With the proper combination of planning and design, a wayfinding system can be as beautiful as it is functional. It can enhance the character of an area by creating a memorable sense of place for visitors and the local community while improving circulation with strategically placed guide signs.
Branded wayfinding combines the function of navigation with the aesthetics of theme-supportive graphics. If designed well, a branded wayfinding system will do two things. First, it will help your visitors navigate easily to key destinations within your community. Secondly, it will enhance a sense of place through brand-supportive graphics. Good navigation gets visitors to where you want them to spend their money. Providing visitors with a good experience will encourage them to stay longer and to keep coming back.
Not so long ago, the word “wayfinding” didn’t exist, although the basic concept of “finding one’s way” using landmarks, maps and signs did. Eventually, businesses and community leaders realized that if they put signs up along roads they could steer more patrons their way. This preceded the notion of branding, a relatively new concept. The function of early wayfinding was purely navigational. Today, the development of a brand often follows the process of creating a wayfinding system. I’m of the opinion that branding should always come first. In order for a wayfinding system to support a brand and help establish an experience for visitors, a brand should be fully developed and ready for implementation before the first visual concept for wayfinding is explored. A brand is the nucleus around which all visual communications must revolve.
Disney strategists, along with tourism and destination specialists, understand that visitors remember the feeling they get from their surroundings at a destination as much as the activity itself. This feeling comes from the architecture, landscaping and overall ambiance of the environment. Signs within that environment are highly visible elements and can influence the feeling of place if they are designed to support the brand or theme of their environment. That feeling can also be enhanced before their arrival with billboards and thematic road signs.
If you have ever driven to Disney World, you understand that the experience starts well before you enter the front gate. For those of you that have never made the trip, picture a family traveling by car to the Magic Kingdom. They get their first glimpse of Disney World through billboards on the side of the road. (Billboards tell them they are on the right path but also generate anticipation of a great experience).
As they get closer, the billboards become more frequent. By now, the kids have put down their iPods and are looking out the windows with their mouths open. A few miles away from the park, green highway signs start to display “Disney World 2 Miles Ahead”. (The State Department of Transportation will gladly place Tourist Oriented Directional signs on main routes to key destinations within their jurisdiction because of the economical benefit to the community).

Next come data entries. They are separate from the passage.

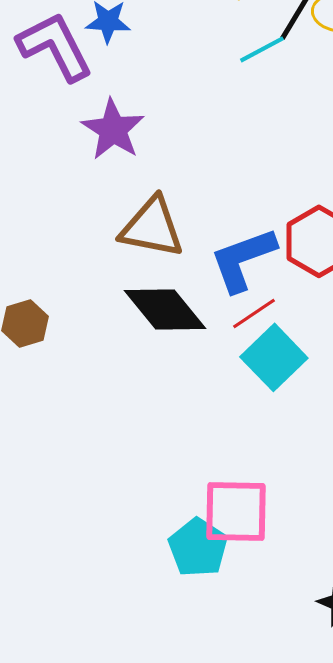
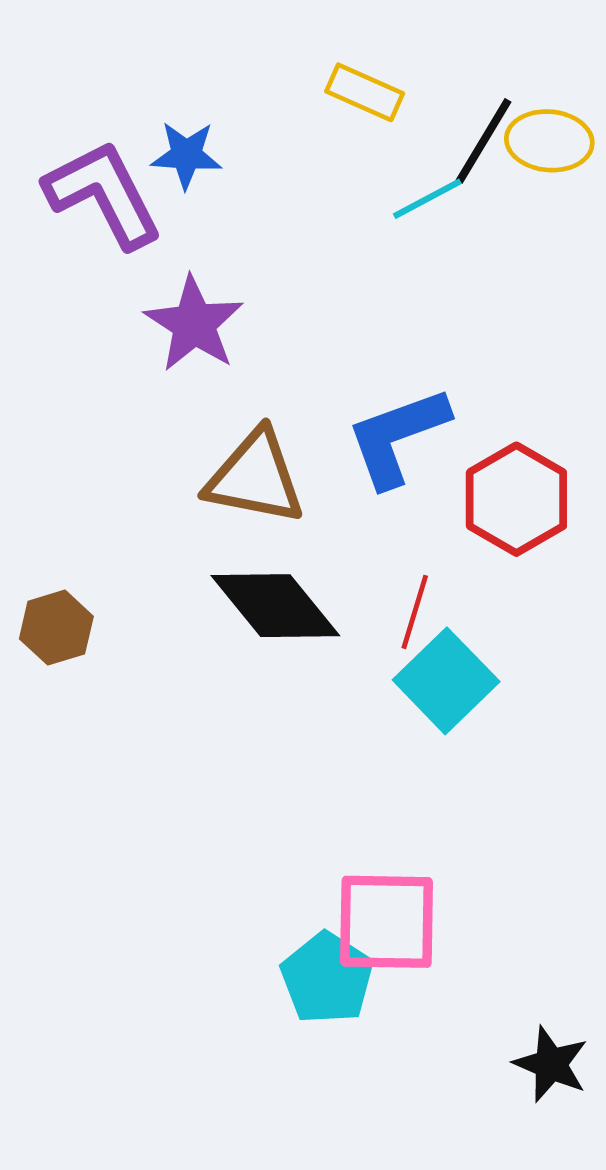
blue L-shape: (243, 259) -> (398, 437), moved
red line: (254, 313) -> (415, 612), turned -39

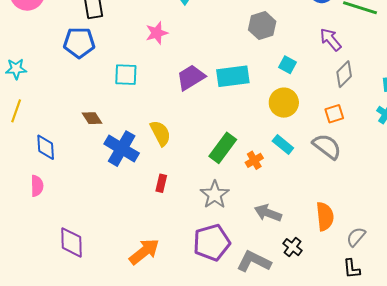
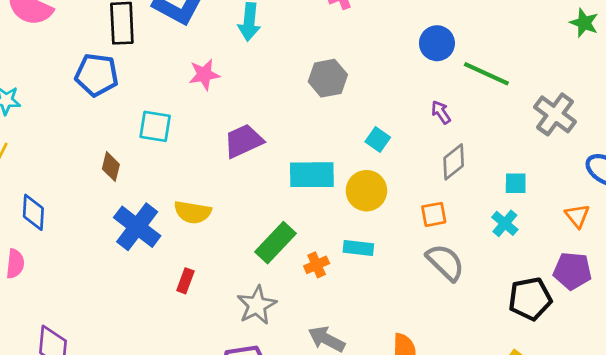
gray hexagon: (262, 26) -> (328, 78), moved
purple arrow: (331, 40) -> (441, 112), size x0.7
cyan rectangle: (233, 76) -> (312, 175), moved
brown diamond: (92, 118) -> (111, 167), moved, turned 40
yellow semicircle: (160, 133) -> (193, 212), turned 120
cyan rectangle: (283, 145) -> (358, 248), turned -40
gray semicircle: (327, 146) -> (445, 262), moved

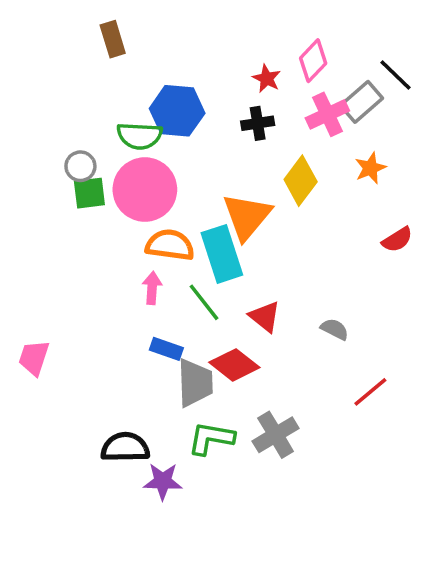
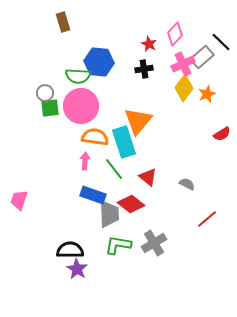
yellow diamond: (301, 181) -> (184, 88), moved
blue rectangle: (166, 349) -> (93, 195), size x1.4
purple star: (163, 481) -> (77, 269), moved, turned 30

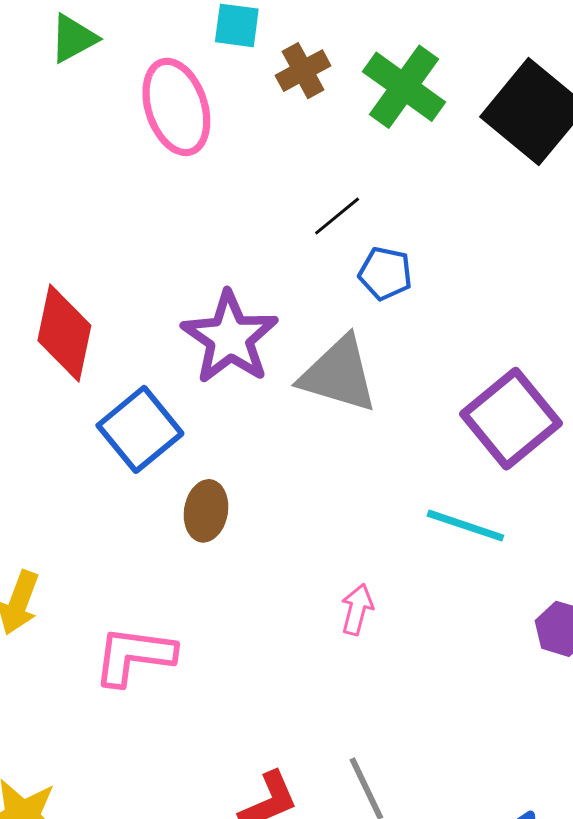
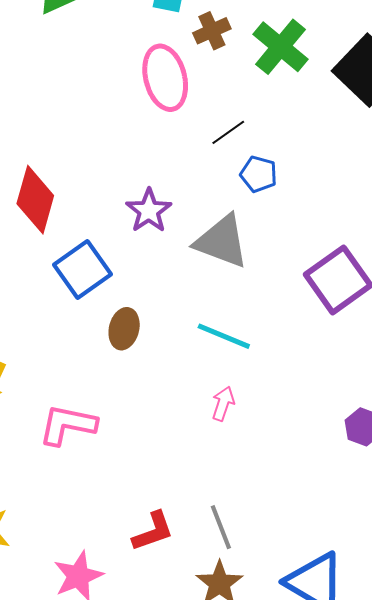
pink ellipse: (176, 107) -> (165, 78), moved
purple star: (230, 338) -> (149, 211), size x0.7
cyan line: (465, 526) -> (224, 336), moved

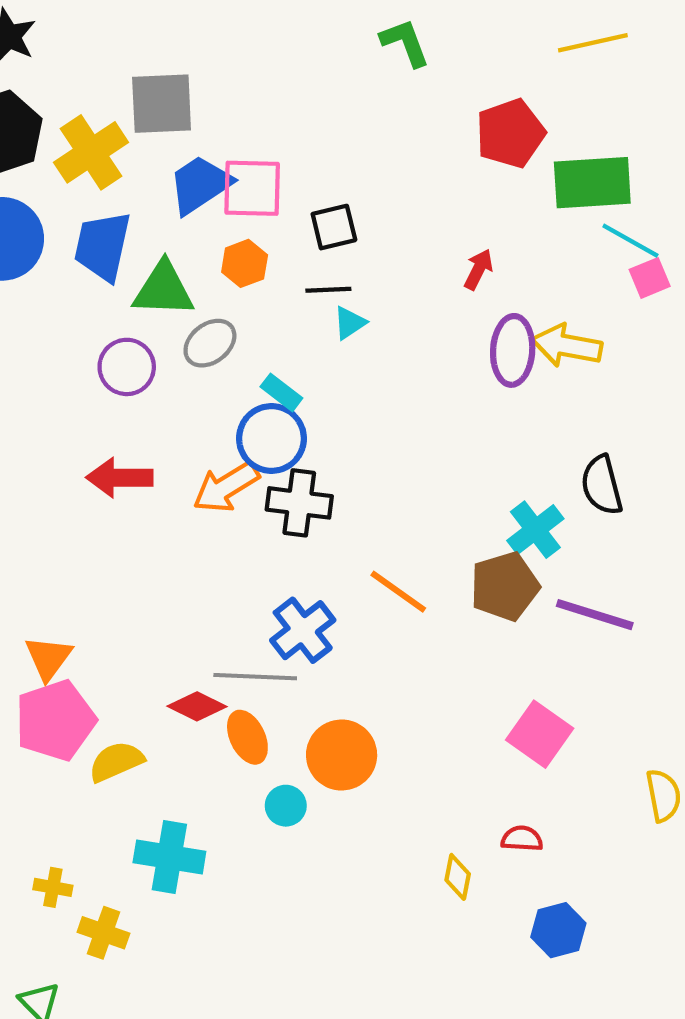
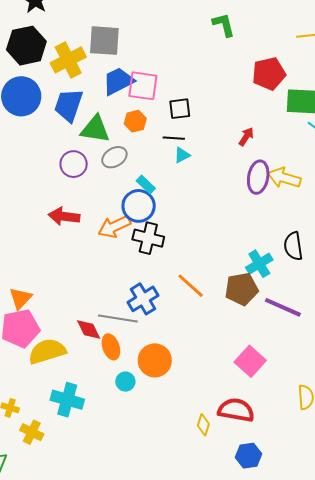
red diamond: (197, 706) -> (89, 329), turned 32
yellow semicircle: (116, 762) -> (47, 351), size x1.4
red semicircle: (522, 839) -> (236, 410), size x1.8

Even the parents are starting to get excited. Soon the glorious site of the Disney World gateway sign comes into view. Now the kids have become completely unglued. They have officially devolved into caged monkeys.
As the family passes through the entrance (Primary gateway), they see brightly colored guide signs with large round mouse ears. (While these signs direct visitors to the many destinations within the park they also support the Disney brand and create a visual sense of place, enhancing visitor experience). Now the entire family is singing “It’s a Small World After all” and the car is bouncing up and down. They have arrived!